◆ TASK:
Exactly as they appear below, repeat the lines from the one with "Der Cid. Сказание" through the one with "aerobik egzersiz yapmayı". Drop every picture.

◆ DATA FOR THE TASK:
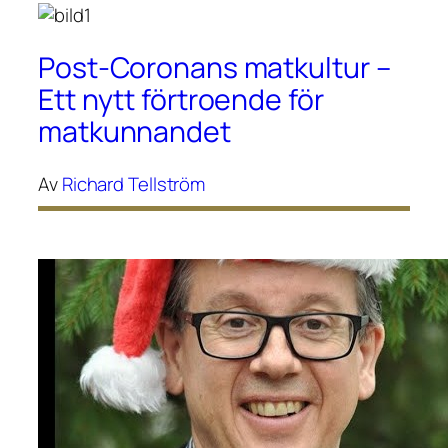
Post-Coronans matkultur –
Ett nytt förtroende för
matkunnandet
Av
Richard Tellström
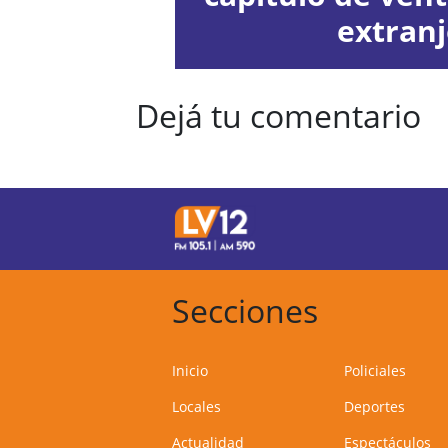
extran
Dejá tu comentario
Secciones
Inicio
Policiales
Locales
Deportes
Actualidad
Espectáculos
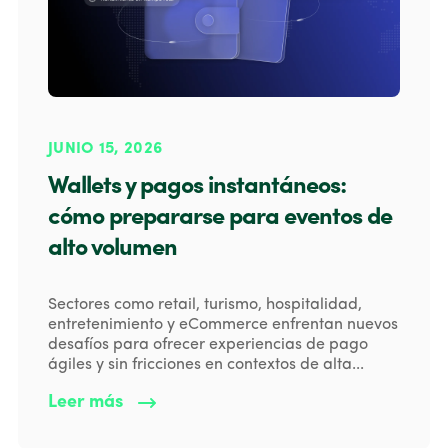
JUNIO 15, 2026
Wallets y pagos instantáneos:
cómo prepararse para eventos de
alto volumen
Sectores como retail, turismo, hospitalidad,
entretenimiento y eCommerce enfrentan nuevos
desafíos para ofrecer experiencias de pago
ágiles y sin fricciones en contextos de alta...
Leer más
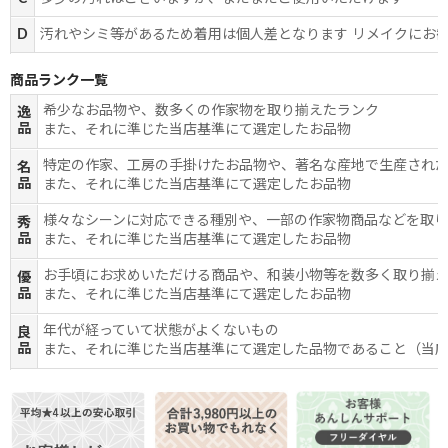
D
汚れやシミ等があるため着用は個人差となります リメイクにお
商品ランク一覧
希少なお品物や、数多くの作家物を取り揃えたランク
逸
品
また、それに準じた当店基準にて選定したお品物
特定の作家、工房の手掛けたお品物や、著名な産地で生産され
名
品
また、それに準じた当店基準にて選定したお品物
様々なシーンに対応できる種別や、一部の作家物商品などを取
秀
品
また、それに準じた当店基準にて選定したお品物
お手頃にお求めいただける商品や、和装小物等を数多く取り揃
優
品
また、それに準じた当店基準にて選定したお品物
年代が経っていて状態がよくないもの
良
品
また、それに準じた当店基準にて選定した品物であること（当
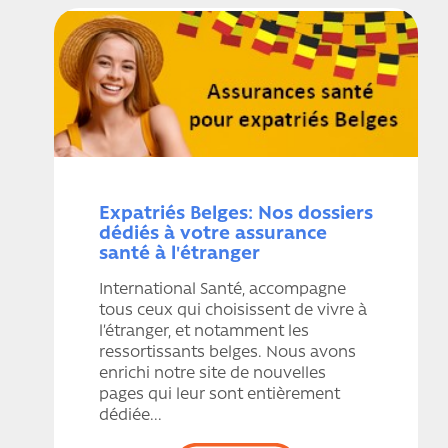
Expatriés Belges: Nos dossiers
dédiés à votre assurance
santé à l'étranger
International Santé, accompagne
tous ceux qui choisissent de vivre à
l’étranger, et notamment les
ressortissants belges. Nous avons
enrichi notre site de nouvelles
pages qui leur sont entièrement
dédiée...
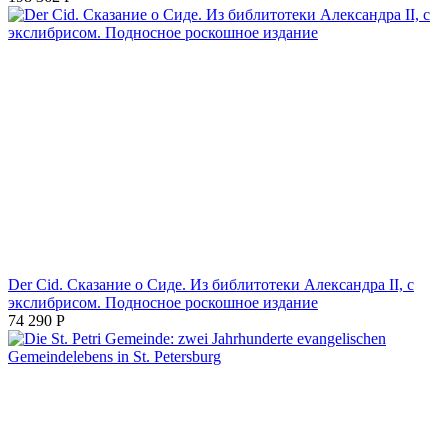
Der Cid. Сказание о Сиде. Из библитотеки Александра II, с
экслибрисом. Подносное роскошное издание
74 290
Р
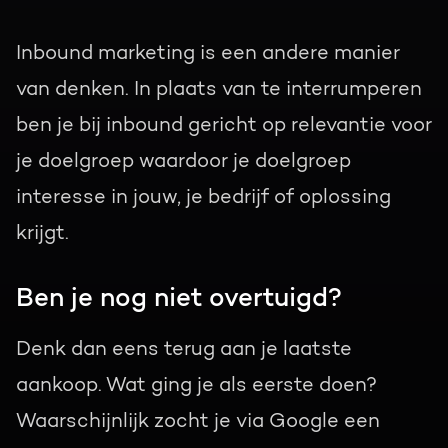
Inbound marketing is een andere manier
van denken. In plaats van te interrumperen
ben je bij inbound gericht op relevantie voor
je doelgroep waardoor je doelgroep
interesse in jouw, je bedrijf of oplossing
krijgt.
Ben je nog niet overtuigd?
Denk dan eens terug aan je laatste
aankoop. Wat ging je als eerste doen?
Waarschijnlijk zocht je via Google een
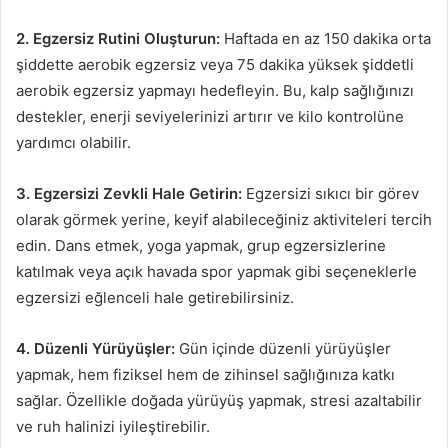
2. Egzersiz Rutini Oluşturun:
Haftada en az 150 dakika orta
şiddette aerobik egzersiz veya 75 dakika yüksek şiddetli
aerobik egzersiz yapmayı hedefleyin. Bu, kalp sağlığınızı
destekler, enerji seviyelerinizi artırır ve kilo kontrolüne
yardımcı olabilir.
3. Egzersizi Zevkli Hale Getirin:
Egzersizi sıkıcı bir görev
olarak görmek yerine, keyif alabileceğiniz aktiviteleri tercih
edin. Dans etmek, yoga yapmak, grup egzersizlerine
katılmak veya açık havada spor yapmak gibi seçeneklerle
egzersizi eğlenceli hale getirebilirsiniz.
4. Düzenli Yürüyüşler:
Gün içinde düzenli yürüyüşler
yapmak, hem fiziksel hem de zihinsel sağlığınıza katkı
sağlar. Özellikle doğada yürüyüş yapmak, stresi azaltabilir
ve ruh halinizi iyileştirebilir.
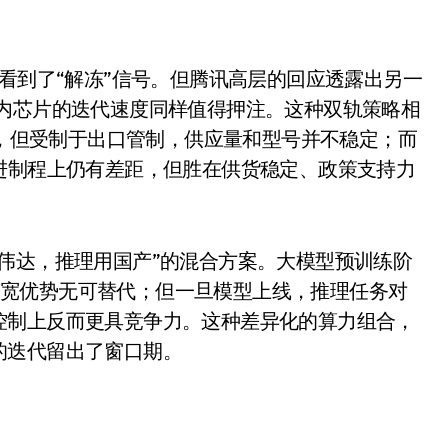
200亿的债
是不送主机，你领不领？
界看到了“解冻”信号。但腾讯高层的回应透露出另一
！老司机教你3招真·快充
国内芯片的迭代速度同样值得押注。这种双轨策略相
主怒了：车内不是广告屏！
先，但受制于出口管制，供应量和型号并不稳定；而
进制程上仍有差距，但胜在供货稳定、政策支持力
错真的会后悔吗？
TFS的终极对决
冰箱，你中招了吗？
伟达，推理用国产”的混合方案。大模型预训练阶
内存带宽优势无可替代；但一旦模型上线，推理任务对
颈环”，除了贵还有啥缺点？
控制上反而更具竞争力。这种差异化的算力组合，
的迭代留出了窗口期。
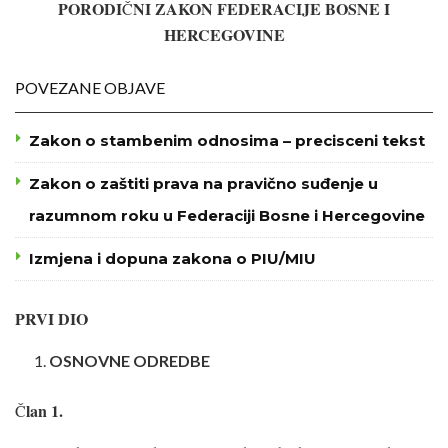
PORODI
NI ZAKON FEDERACIJE BOSNE I
Č
HERCEGOVINE
POVEZANE OBJAVE
Zakon o stambenim odnosima – precisceni tekst
Zakon o zaštiti prava na pravično suđenje u
razumnom roku u Federaciji Bosne i Hercegovine
Izmjena i dopuna zakona o PIU/MIU
PRVI DIO
OSNOVNE ODREDBE
lan 1.
Č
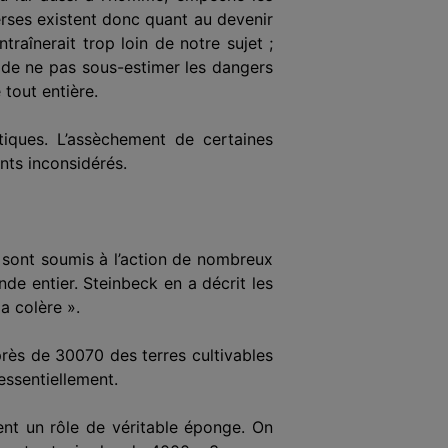
erses existent donc quant au devenir
traînerait trop loin de notre sujet ;
t de ne pas sous-estimer les dangers
tout entière.
ati­ques. L’assèchement de certaines
nts inconsidérés.
s sont soumis à l’action de nombreux
nde entier. Stein­beck en a décrit les
a colère ».
 près de 30070 des terres cultivables
essentiellement.
ouent un rôle de véritable éponge. On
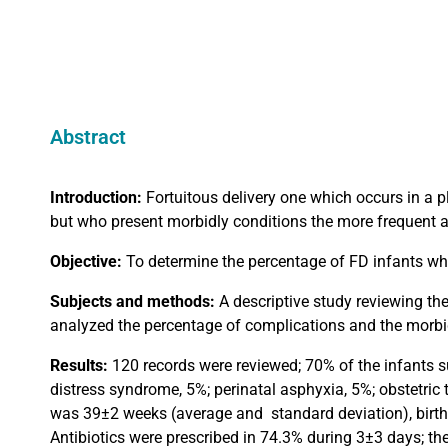
Abstract
Introduction:
Fortuitous delivery one which occurs in a p
but who present morbidly conditions the more frequent a
Objective:
To determine the percentage of FD infants wh
Subjects and methods:
A descriptive study reviewing the
analyzed the percentage of complications and the morbidi
Results:
120 records were reviewed; 70% of the infants s
distress syndrome, 5%; perinatal asphyxia, 5%; obstetric 
was 39±2 weeks (average and
standard deviation), bir
Antibiotics were prescribed in 74.3% during 3±3 days; the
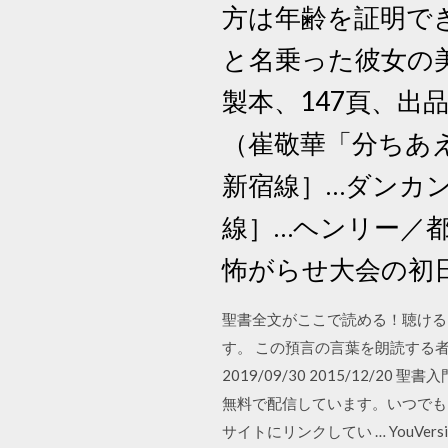
方は年齢を証明で
と名乗った彼女の美
製本、147頁、出
（崔敬華「分ちあえ
新宿線］…ダンカン
線］…ヘンリー／都 マ
怖がらせ大会の初日. S
聖書全文がここで読める！聴ける
す。 この預言の言葉を朗読する者
2019/09/30 2015/12
無料で配信しています。いつでも
サイトにリンクしてい … You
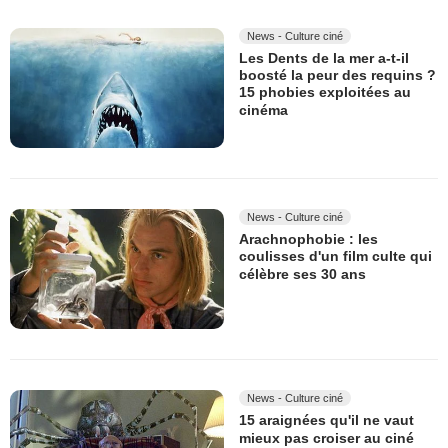
News - Culture ciné
Les Dents de la mer a-t-il
boosté la peur des requins ?
15 phobies exploitées au
cinéma
News - Culture ciné
Arachnophobie : les
coulisses d'un film culte qui
célèbre ses 30 ans
News - Culture ciné
15 araignées qu'il ne vaut
mieux pas croiser au ciné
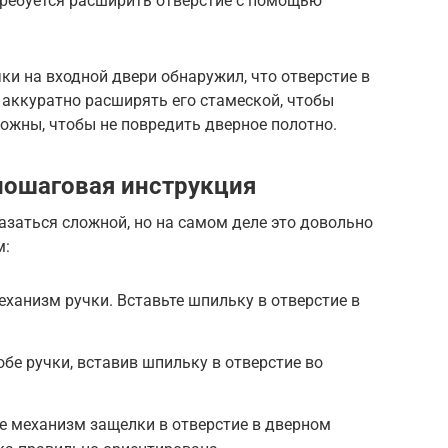
отребуется расширить отверстие с помощью
ки на входной двери обнаружил, что отверстие в
аккуратно расширять его стамеской, чтобы
рожны, чтобы не повредить дверное полотно.
 пошаговая инструкция
азаться сложной, но на самом деле это довольно
м:
механизм ручки. Вставьте шпильку в отверстие в
 обе ручки, вставив шпильку в отверстие во
те механизм защелки в отверстие в дверном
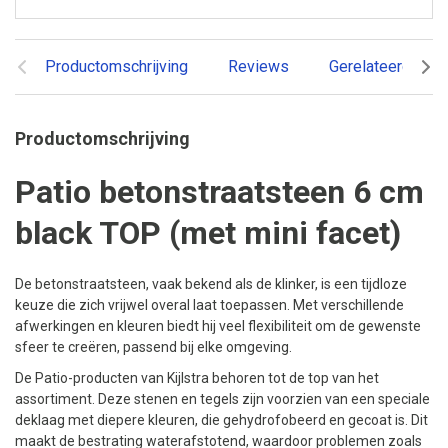
Productomschrijving
Reviews
Gerelateerde pr
Productomschrijving
Patio betonstraatsteen 6 cm
black TOP (met mini facet)
De betonstraatsteen, vaak bekend als de klinker, is een tijdloze
keuze die zich vrijwel overal laat toepassen. Met verschillende
afwerkingen en kleuren biedt hij veel flexibiliteit om de gewenste
sfeer te creëren, passend bij elke omgeving.
De Patio-producten van Kijlstra behoren tot de top van het
assortiment. Deze stenen en tegels zijn voorzien van een speciale
deklaag met diepere kleuren, die gehydrofobeerd en gecoat is. Dit
maakt de bestrating waterafstotend, waardoor problemen zoals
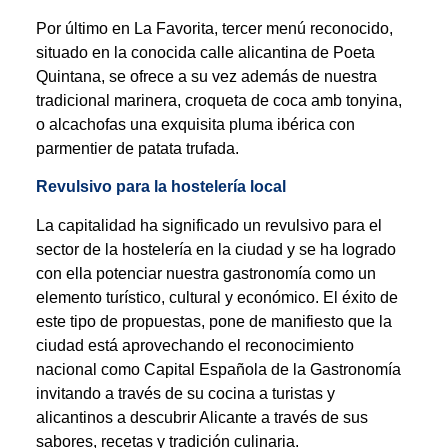
Por último en La Favorita, tercer menú reconocido,
situado en la conocida calle alicantina de Poeta
Quintana, se ofrece a su vez además de nuestra
tradicional marinera, croqueta de coca amb tonyina,
o alcachofas una exquisita pluma ibérica con
parmentier de patata trufada.
Revulsivo para la hostelería local
La capitalidad ha significado un revulsivo para el
sector de la hostelería en la ciudad y se ha logrado
con ella potenciar nuestra gastronomía como un
elemento turístico, cultural y económico. El éxito de
este tipo de propuestas, pone de manifiesto que la
ciudad está aprovechando el reconocimiento
nacional como Capital Española de la Gastronomía
invitando a través de su cocina a turistas y
alicantinos a descubrir Alicante a través de sus
sabores, recetas y tradición culinaria.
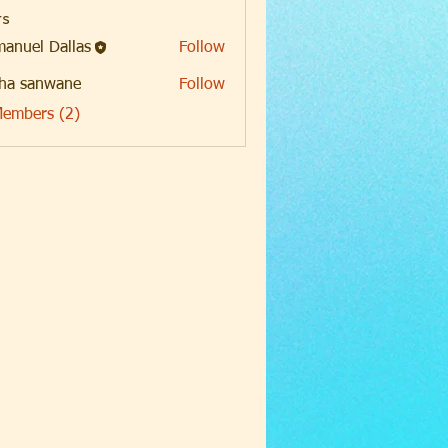
s
anuel Dallas
Follow
ha sanwane
Follow
Members (2)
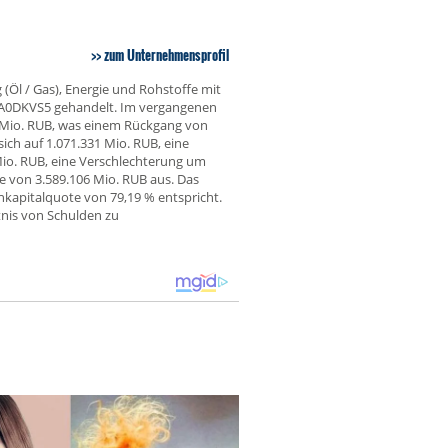
zum Unternehmensprofil
Öl / Gas), Energie und Rohstoffe mit
00A0DKVS5 gehandelt. Im vergangenen
 Mio. RUB, was einem Rückgang von
ich auf 1.071.331 Mio. RUB, eine
Mio. RUB, eine Verschlechterung um
 von 3.589.106 Mio. RUB aus. Das
nkapitalquote von 79,19 % entspricht.
nis von Schulden zu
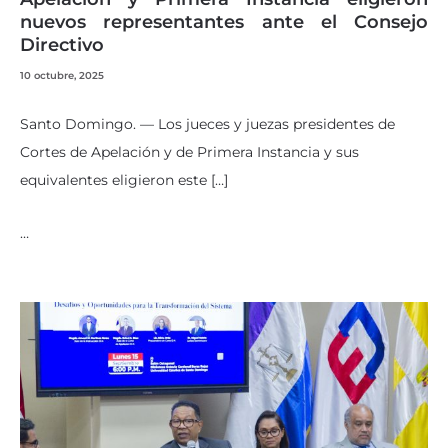
nuevos representantes ante el Consejo
Directivo
10 octubre, 2025
Santo Domingo. — Los jueces y juezas presidentes de
Cortes de Apelación y de Primera Instancia y sus
equivalentes eligieron este […]
…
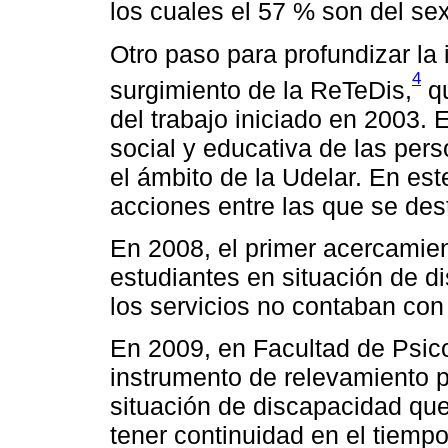
los cuales el 57 % son del sex
Otro paso para profundizar la
4
surgimiento de la ReTeDis,
qu
del trabajo iniciado en 2003. E
social y educativa de las per
el ámbito de la Udelar. En est
acciones entre las que se des
En 2008, el primer acercamien
estudiantes en situación de d
los servicios no contaban con
En 2009, en Facultad de Psico
instrumento de relevamiento pa
situación de discapacidad que
tener continuidad en el tiempo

◆ EXPECTED OUTPUT:
Der Cid. Сказание о Сиде. Из библитотеки Александра II, с
экслибрисом. Подносное роскошное издание
74 290
Р
Inbound marketing is een andere manier
van denken. In plaats van te interrumperen
ben je bij inbound gericht op relevantie voor
je doelgroep waardoor je doelgroep
interesse in jouw, je bedrijf of oplossing
krijgt.
Ben je nog niet overtuigd?
Denk dan eens terug aan je laatste
aankoop. Wat ging je als eerste doen?
Waarschijnlijk zocht je via Google een
2. Egzersiz Rutini Oluşturun:
Haftada en az 150 dakika orta
şiddette aerobik egzersiz veya 75 dakika yüksek şiddetli
aerobik egzersiz yapmayı hedefleyin. Bu, kalp sağlığınızı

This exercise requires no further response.